Moxie Firecracker Films, Inc.’s latest release, Ghosts of Abu Ghraib, has won rave reviews from both audiences and critics at every film festival at which it has been presented. Ghosts of Abu Ghraib documents the 2003 Iraqi prison scandal and examines the policy decisions that contributed to the inhumane actions which were inflicted upon Iraqi prisoners by U.S. soldiers. In the making of this film, Rory Kennedy showed her typical fearlessness as she interviewed witnesses, perpetrators and victims of these atrocious crimes in order to uncover how such a tragedy could have occurred under the supposedly democratic eyes of the United States military. The film references the 1961 Yale University experiment that tried to uncover the secret behind the Nazi’s unrelenting willingness to follow orders, in which students were made to believe that they were administering electric shock “punishments” to other students when they answered questions incorrectly, sometimes administering lethal shocks when instructed to do so by the experiment moderator.
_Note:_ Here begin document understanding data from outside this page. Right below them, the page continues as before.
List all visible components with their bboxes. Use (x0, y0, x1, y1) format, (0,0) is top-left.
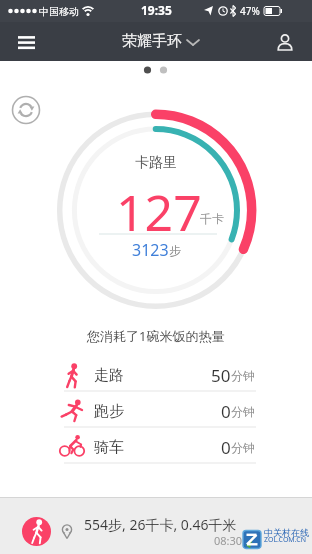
staticText: 荣耀手环 (122, 32, 182, 51)
staticText: 0 (221, 400, 231, 423)
staticText: 分钟 (231, 440, 255, 455)
staticText: 您消耗了1碗米饭的热量 (87, 327, 225, 345)
staticText: 千卡 (200, 211, 224, 226)
staticText: 骑车 (94, 438, 124, 457)
button[interactable] (10, 94, 42, 126)
staticText: ZOL.COM.CN (264, 535, 306, 545)
button[interactable] (22, 517, 51, 546)
staticText: 19:35 (141, 2, 172, 18)
staticText: 50 (211, 364, 231, 387)
button[interactable] (266, 27, 304, 57)
button[interactable]: 荣耀手环 (122, 32, 201, 51)
staticText: 554步, 26千卡, 0.46千米 (84, 515, 237, 534)
staticText: 3123 (132, 239, 169, 261)
staticText: 0 (221, 436, 231, 459)
staticText: 08:30 (214, 533, 243, 548)
staticText: 47% (240, 4, 260, 18)
button[interactable] (8, 27, 44, 57)
staticText: 分钟 (231, 368, 255, 383)
staticText: 步 (169, 243, 181, 258)
button[interactable]: 骑车 (0, 427, 312, 463)
staticText: 跑步 (94, 402, 124, 421)
button[interactable]: 走路 (0, 355, 312, 391)
staticText: 卡路里 (135, 154, 177, 172)
staticText: 127 (116, 178, 202, 246)
button[interactable] (56, 505, 256, 545)
staticText: 中国移动 (39, 5, 79, 18)
staticText: 走路 (94, 366, 124, 385)
staticText: 中关村在线 (264, 527, 309, 538)
staticText: 分钟 (231, 404, 255, 419)
button[interactable]: 跑步 (0, 391, 312, 427)
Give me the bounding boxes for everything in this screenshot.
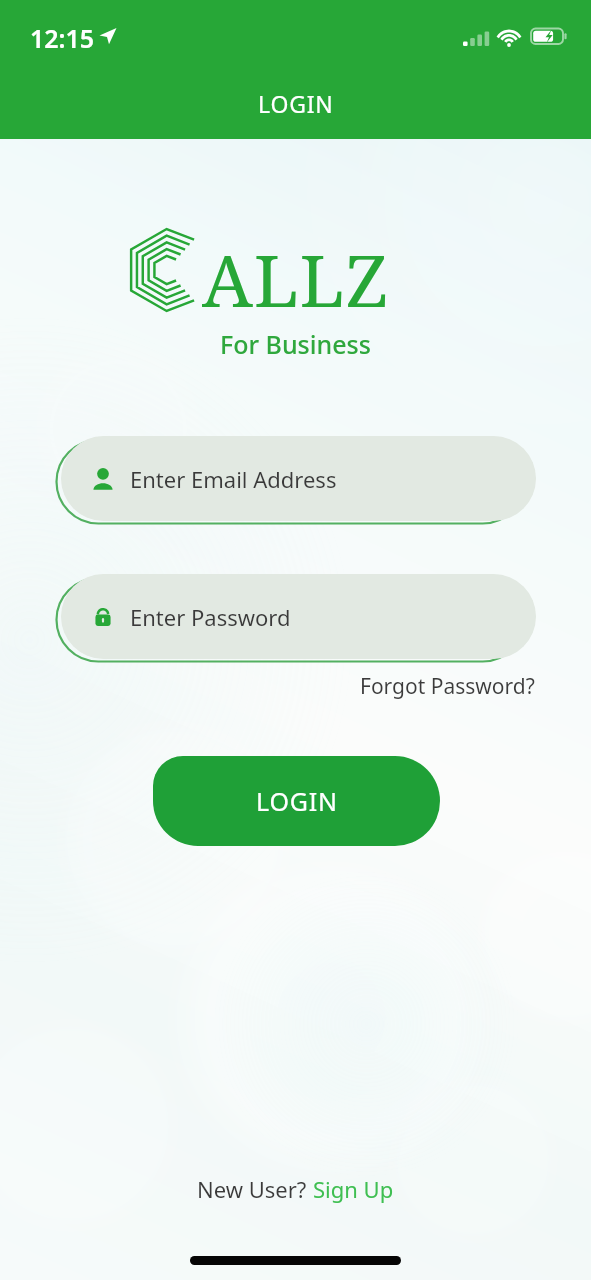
other: User xyxy=(91,467,115,491)
staticText: For Business xyxy=(220,327,371,361)
staticText: LOGIN xyxy=(256,784,338,818)
button[interactable]: User xyxy=(61,436,536,521)
staticText: 12:15 xyxy=(30,21,95,55)
button[interactable]: Password xyxy=(61,574,536,659)
staticText: Enter Email Address xyxy=(130,464,337,494)
other: Password xyxy=(91,605,115,629)
button[interactable]: Sign Up xyxy=(313,1174,394,1204)
staticText: Enter Password xyxy=(130,602,291,632)
staticText: Sign Up xyxy=(313,1174,394,1204)
staticText: New User? xyxy=(197,1174,313,1204)
staticText: LOGIN xyxy=(258,88,334,119)
button[interactable]: LOGIN xyxy=(153,756,440,846)
button[interactable]: Forgot Password? xyxy=(356,668,539,705)
staticText: Forgot Password? xyxy=(360,672,535,701)
staticText: ALLZ xyxy=(202,230,390,328)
And just as psychologist Stanley Milgram tried to examine how Nazi soldiers could torture and kill other human beings under orders, Rory Kennedy uses her power as a filmmaker to delve deep into the psychological processes that allowed these young American soldiers to stifle compassion and eventually torture and kill their prisoners by complying with what they thought to be unquestionable orders.

She begins her argument by explaining how and why the United States decided to ignore the standards of the Geneva Convention of 1948 that put forth how prisoners of war must be treated, and traces the United States Military’s recent history of systematic torture and abuse of prisoners in the name of intelligence gathering. She tries as only an expert documentary filmmaker can to unveil how an administration forced 300 young guards to control 6,000 prisoners, under the guidance of superiors who instructed them to go as far as possible without causing “organ failure or death,” and who treated even those basic guidelines as insignificant suggestions, often ignoring one if not both. While the superior officers who ordered the torture are not depicted in the film, as none of them were punished for their actions, Kennedy interviews the youngest, lowest-ranking soldiers who were forced to carry out these unspeakable acts and then forced to pay the price for them once their offenses were made public. Coupled with testimony from former prisoners and the family members of those who lost their lives within the walls of Abu Ghraib during the 2003 US Military inquisitions, Kennedy creates a chilling picture of the new face of the United States military and its war on terror.

During this year, before the next presidential election, this film emerges as a lingering reminder of how the current administration has marred the United States formerly spotless reputation in the eyes of the rest of the developed world.

Rory Kennedy’s latest documentary film, Ghosts of Abu Ghraib, will air on HBO on Thursday, February 22 at 9:30 p.m. and again on Friday at 4:35 a.m. and Tuesday, February 27 at 12:15 a.m.